Extracted records:

++++++++++++++++++++

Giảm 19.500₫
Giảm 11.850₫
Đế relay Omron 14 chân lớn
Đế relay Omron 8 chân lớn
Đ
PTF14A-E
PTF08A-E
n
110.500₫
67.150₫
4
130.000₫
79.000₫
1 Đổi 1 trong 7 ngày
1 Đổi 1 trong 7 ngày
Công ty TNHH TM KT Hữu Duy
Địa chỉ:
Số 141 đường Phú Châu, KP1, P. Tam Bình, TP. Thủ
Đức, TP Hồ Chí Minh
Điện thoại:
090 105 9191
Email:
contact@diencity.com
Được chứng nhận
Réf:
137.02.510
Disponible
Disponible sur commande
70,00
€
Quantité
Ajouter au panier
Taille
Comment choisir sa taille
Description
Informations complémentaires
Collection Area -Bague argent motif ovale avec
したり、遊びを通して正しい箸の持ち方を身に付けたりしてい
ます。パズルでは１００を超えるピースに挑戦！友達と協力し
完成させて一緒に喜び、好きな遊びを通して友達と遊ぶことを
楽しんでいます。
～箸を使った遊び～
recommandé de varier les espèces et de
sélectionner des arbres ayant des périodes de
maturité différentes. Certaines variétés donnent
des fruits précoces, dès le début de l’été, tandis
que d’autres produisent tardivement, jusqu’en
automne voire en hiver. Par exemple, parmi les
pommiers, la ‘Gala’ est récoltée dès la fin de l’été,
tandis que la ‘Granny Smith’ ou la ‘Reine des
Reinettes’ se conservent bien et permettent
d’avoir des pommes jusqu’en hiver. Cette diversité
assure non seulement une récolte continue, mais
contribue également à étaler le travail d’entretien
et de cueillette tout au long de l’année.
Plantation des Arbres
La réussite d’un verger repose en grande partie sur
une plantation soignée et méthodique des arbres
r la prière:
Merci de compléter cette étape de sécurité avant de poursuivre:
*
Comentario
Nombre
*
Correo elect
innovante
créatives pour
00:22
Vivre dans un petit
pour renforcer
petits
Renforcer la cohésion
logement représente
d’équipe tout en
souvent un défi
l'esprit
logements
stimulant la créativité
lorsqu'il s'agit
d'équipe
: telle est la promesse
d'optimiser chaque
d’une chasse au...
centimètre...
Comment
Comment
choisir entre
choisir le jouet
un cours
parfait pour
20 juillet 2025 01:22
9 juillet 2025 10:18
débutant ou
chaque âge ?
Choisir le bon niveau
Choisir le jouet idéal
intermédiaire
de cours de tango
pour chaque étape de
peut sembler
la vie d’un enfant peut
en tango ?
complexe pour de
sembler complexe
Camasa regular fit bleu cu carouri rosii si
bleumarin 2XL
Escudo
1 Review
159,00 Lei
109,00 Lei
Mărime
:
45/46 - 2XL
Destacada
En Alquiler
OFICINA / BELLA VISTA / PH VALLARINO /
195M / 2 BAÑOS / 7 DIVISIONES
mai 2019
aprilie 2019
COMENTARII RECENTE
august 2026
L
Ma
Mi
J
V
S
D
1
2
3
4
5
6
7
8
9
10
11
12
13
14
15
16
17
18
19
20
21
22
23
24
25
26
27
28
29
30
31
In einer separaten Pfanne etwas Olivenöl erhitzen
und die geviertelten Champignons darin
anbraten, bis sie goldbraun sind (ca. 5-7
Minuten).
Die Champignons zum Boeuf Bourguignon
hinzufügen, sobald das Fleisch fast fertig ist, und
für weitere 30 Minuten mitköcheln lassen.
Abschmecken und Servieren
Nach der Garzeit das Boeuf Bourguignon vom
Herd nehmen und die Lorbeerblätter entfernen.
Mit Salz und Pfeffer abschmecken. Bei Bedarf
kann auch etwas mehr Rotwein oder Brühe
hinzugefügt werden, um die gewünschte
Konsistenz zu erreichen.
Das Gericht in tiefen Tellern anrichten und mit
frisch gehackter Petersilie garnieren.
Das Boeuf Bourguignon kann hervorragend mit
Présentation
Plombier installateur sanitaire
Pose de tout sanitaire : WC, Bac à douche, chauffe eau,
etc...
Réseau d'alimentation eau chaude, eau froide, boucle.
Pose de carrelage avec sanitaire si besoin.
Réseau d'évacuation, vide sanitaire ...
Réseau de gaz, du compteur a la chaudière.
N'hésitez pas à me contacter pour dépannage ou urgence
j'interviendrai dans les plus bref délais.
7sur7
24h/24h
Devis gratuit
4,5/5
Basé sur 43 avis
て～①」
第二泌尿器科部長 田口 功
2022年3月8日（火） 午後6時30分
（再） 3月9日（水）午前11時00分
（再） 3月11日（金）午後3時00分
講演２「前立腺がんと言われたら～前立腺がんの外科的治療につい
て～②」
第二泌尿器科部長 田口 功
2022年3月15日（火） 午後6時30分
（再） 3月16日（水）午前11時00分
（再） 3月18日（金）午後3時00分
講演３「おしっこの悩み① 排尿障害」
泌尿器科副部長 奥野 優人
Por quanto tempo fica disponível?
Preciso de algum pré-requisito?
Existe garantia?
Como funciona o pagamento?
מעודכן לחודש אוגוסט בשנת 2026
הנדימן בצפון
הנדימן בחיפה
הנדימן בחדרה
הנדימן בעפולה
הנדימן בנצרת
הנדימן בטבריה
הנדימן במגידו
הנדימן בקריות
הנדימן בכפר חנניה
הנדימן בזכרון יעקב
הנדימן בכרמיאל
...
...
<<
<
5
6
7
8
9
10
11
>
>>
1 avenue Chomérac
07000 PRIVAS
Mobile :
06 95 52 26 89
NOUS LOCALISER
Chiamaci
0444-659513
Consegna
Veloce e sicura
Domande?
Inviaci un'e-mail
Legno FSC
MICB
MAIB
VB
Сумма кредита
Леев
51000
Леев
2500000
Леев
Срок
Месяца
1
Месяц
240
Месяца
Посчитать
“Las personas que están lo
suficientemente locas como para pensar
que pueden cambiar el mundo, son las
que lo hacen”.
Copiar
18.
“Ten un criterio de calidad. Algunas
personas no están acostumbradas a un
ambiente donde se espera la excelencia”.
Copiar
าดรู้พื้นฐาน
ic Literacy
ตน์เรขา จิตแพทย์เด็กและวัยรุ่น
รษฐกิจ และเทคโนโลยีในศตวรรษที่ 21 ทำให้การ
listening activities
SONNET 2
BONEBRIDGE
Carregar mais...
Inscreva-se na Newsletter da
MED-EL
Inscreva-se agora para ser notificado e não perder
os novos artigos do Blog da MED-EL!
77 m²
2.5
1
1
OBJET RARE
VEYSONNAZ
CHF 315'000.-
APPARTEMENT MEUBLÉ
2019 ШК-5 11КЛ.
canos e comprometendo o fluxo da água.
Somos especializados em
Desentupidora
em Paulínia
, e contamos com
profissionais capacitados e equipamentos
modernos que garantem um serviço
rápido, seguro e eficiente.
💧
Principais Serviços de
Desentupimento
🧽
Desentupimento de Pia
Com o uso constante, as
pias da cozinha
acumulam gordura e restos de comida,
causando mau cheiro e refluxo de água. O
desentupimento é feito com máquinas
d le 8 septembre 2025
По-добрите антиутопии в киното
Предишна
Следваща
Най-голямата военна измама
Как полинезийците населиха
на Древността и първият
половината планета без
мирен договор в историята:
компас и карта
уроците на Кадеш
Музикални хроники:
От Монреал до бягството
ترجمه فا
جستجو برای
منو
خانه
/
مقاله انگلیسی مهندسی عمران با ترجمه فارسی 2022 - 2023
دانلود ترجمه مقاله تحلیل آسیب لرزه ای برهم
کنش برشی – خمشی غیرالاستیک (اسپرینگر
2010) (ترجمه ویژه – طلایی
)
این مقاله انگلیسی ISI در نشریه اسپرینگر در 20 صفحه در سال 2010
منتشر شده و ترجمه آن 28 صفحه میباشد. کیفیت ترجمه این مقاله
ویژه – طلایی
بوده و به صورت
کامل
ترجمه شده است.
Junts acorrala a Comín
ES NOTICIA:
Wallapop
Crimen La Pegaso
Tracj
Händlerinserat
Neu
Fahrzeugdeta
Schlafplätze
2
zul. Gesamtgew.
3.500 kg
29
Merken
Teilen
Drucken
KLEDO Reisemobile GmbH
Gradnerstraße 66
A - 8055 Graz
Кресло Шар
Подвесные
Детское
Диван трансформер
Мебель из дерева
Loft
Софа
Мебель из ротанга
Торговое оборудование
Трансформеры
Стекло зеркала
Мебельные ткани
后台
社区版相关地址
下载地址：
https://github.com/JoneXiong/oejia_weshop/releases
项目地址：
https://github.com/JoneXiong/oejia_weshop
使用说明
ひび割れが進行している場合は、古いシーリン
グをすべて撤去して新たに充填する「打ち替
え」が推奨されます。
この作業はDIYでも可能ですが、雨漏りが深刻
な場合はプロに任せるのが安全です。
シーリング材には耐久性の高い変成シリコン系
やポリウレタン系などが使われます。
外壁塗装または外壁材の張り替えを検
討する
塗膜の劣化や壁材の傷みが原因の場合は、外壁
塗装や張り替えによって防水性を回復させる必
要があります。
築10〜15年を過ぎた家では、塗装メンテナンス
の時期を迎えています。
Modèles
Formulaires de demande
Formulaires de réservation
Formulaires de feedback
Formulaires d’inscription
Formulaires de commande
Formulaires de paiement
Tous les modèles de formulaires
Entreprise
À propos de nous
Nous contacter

++++++++++++++++++++

— PROBLEM STATEMENT —
Your answer must consist solely of the lines above between the line holding "Carregar mais..." and the line holding "em Paulínia", inclusive, copied exactly.

— EXERCISE OUTPUT —
Carregar mais...
Inscreva-se na Newsletter da
MED-EL
Inscreva-se agora para ser notificado e não perder
os novos artigos do Blog da MED-EL!
77 m²
2.5
1
1
OBJET RARE
VEYSONNAZ
CHF 315'000.-
APPARTEMENT MEUBLÉ
2019 ШК-5 11КЛ.
canos e comprometendo o fluxo da água.
Somos especializados em
Desentupidora
em Paulínia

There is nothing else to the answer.